Male stoat sighted on Miramar Peninsula, but conservationists say systems working as planned

5:41 pm on 8 May 2024
A stoat caught by a monitoring camera in Miramar Peninsula.

The stoat was spotted on monitoring cameras. Photo: Supplied / Predator Free Wellington

A male stoat has been sighted on the Miramar Peninsula.

Predator Free Wellington said it had been seen by residents and detected on its monitoring cameras.

Project director James Willcocks said re-invasion was a constant threat, but its biosecurity systems were working exactly as planned.

"The monitoring cameras provide us with good intelligence," he said.

"We are able to determine from the photos that it is a male stoat, which is good news, as it means we are dealing with a solitary animal which means there's no risk of breeding."

A stoat caught by a monitoring camera in Miramar Peninsula.

A clever approach is needed to catch a solitary animal, James Willcocks says. Photo: Supplied / Predator Free Wellington

Willcocks said the skill set to catch a solitary animal was very different to general pest suppression.

"A lot of it comes down to mindset and strategy.

"As a world-first multi-species elimination project, we are wanting to ensure we are learning every step of the way and building approaches that can be replicated.

"Our response needs to be clever, it also needs to be cost-efficient.

"A big part of this efficiency is our community approach, we are investing in behaviour change and building capability at a community level."

Predator Free Wellington staff and Predator Free Miramar volunteers had been training in how to find and remove one predator in a large landscape last week.

A stoat caught by a monitoring camera in Miramar Peninsula.
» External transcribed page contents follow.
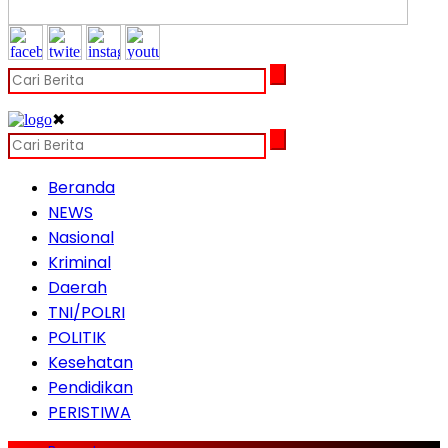
✖
Beranda
NEWS
Nasional
Kriminal
Daerah
TNI/POLRI
POLITIK
Kesehatan
Pendidikan
PERISTIWA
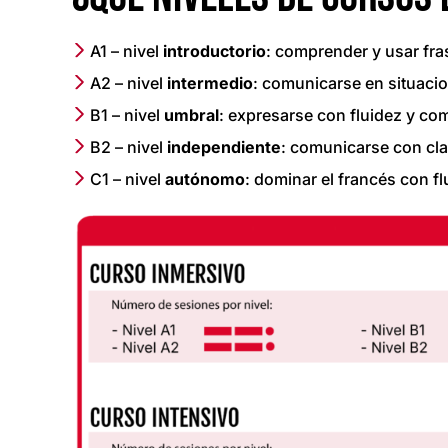
A1 – nivel
introductorio
: comprender y usar fras
A2 – nivel
intermedio
: comunicarse en situacio
B1 – nivel
umbral
: expresarse con fluidez y c
B2 – nivel
independiente
: comunicarse con cla
C1 – nivel
autónomo
: dominar el francés con 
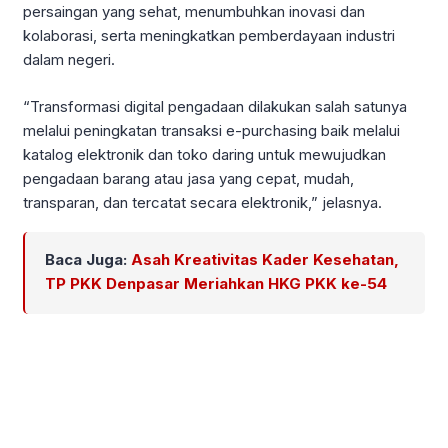
persaingan yang sehat, menumbuhkan inovasi dan
kolaborasi, serta meningkatkan pemberdayaan industri
dalam negeri.
“Transformasi digital pengadaan dilakukan salah satunya
melalui peningkatan transaksi e-purchasing baik melalui
katalog elektronik dan toko daring untuk mewujudkan
pengadaan barang atau jasa yang cepat, mudah,
transparan, dan tercatat secara elektronik,” jelasnya.
Baca Juga:
Asah Kreativitas Kader Kesehatan,
TP PKK Denpasar Meriahkan HKG PKK ke-54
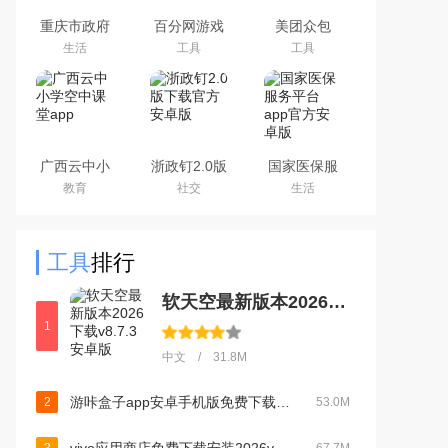
重庆市政府
百分网游戏
美团众包
渝快办app
盒子下载
生活
工具
工具
官方版
2026新版
广西云中小
浙政钉2.0版
国家医保服
学空中课堂
下载官方安
务平台app
教育
社交
生活
app
卓版
官方安卓版
工具
排行
软天空最新版本2026下载v8.7.3 安卓版
1
中文 / 31.8M
游咔盒子app安卓手机版免费下载v5.0.2安卓版
2
53.0M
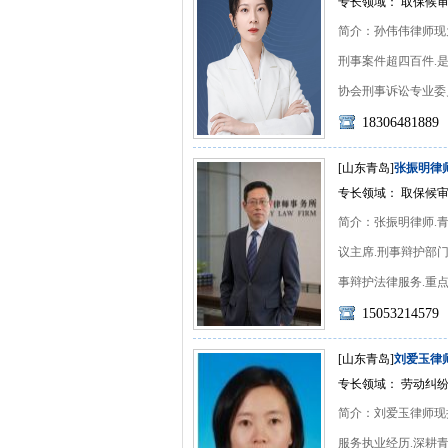
专长领域： 取保候审
简介：孙伟伟律师现
刑事案件超四百件.
协会刑事诉讼专业委员会
18306481889
[山东青岛]
张振明律
专长领域： 取保候审
简介：张振明律师.
议主席.刑事辩护部门
事辩护法律服务.重点业
15053214579
[山东青岛]
刘爱玉律
专长领域： 劳动纠
简介：刘爱玉律师现执
服务执业经历.深耕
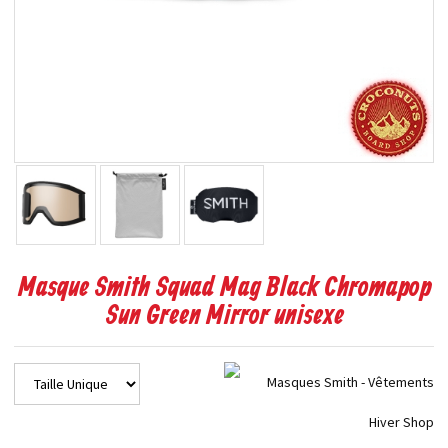
Masque Smith Squad Mag Black Chromapop
Sun Green Mirror unisexe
The stoat can be seen scurrying along in the bottom of this photo. Photo: Supplied / Predator Free Wellington

Predator Free Miramar lead Dan Henry said while his team would prefer not to have a stoat on the peninsula, it was an exciting challenge for the volunteers.

"It's what they are trained to do, and we have a good picture of the stoat's movement, and can respond accordingly," he said.

"Our goal is to outwit this animal and not to panic.

"The volunteers will be thinking about the terrain and how the stoat is moving around the peninsula, and we will be moving the right traps into the right place to catch it.

"We will also be using cameras to our advantage."

Predator Free Wellington was asking for the community to report any sightings to their 0800 NO RATS hotline.